Department of Energy to Award $16 Million for GNEP Studies

Teams to Provide Analysis on Technology Development

The U.S. Department of Energy (DOE) today announced that four consortia have been selected to receive up to $16 million for technical and supporting studies to support President Bush's Global Nuclear Energy Partnership (GNEP).
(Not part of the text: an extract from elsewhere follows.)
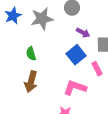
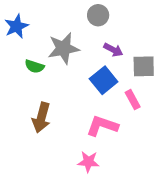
gray star: (42, 19) -> (64, 48), moved
green semicircle: (31, 54) -> (34, 66), moved, turned -56

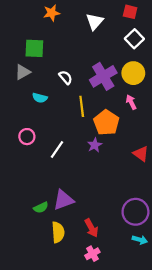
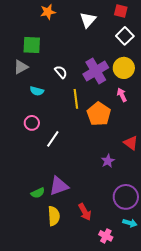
pink circle: (27, 137) -> (32, 123), moved
purple star: (95, 145) -> (108, 161), moved
pink cross: (92, 254) -> (106, 236), moved, turned -32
AREVA Federal Services, LLC; EnergySolutions, LLC; GE-Hitachi Nuclear Americas, LLC; and General Atomics will each lead teams in developing the cost, scope and schedule for conceptual design studies for an initial fuel recycling center and advanced recycling reactor for GNEP. DOE will negotiate the final terms, under cooperative agreements, with the selected applicants and awards are expected to be finalized by the end of September 2007.

"These studies will contribute to the analysis and inform the research that DOE is conducting to further President Bush's Global Nuclear Energy Partnership", Assistant Secretary of Nuclear Energy Dennis R. Spurgeon said. "GNEP seeks to increase the use of safe and clean nuclear energy worldwide in ways that reduces both the proliferation risks as well as nuclear waste."

DOE will use the information and recommendations provided by the teams, as well as other data and analyses, to evaluate the development and deployment of GNEP activities and to inform decision making on the path forward for GNEP. Today's announcement is part of $60 million in funding opportunities announced by Deputy Secretary of Energy Clay Sell in May to engage industry experts in conceptual design of proposed GNEP facilities. The $60 million in funding opportunities will be made available through September 2009, subject to Congressional appropriations.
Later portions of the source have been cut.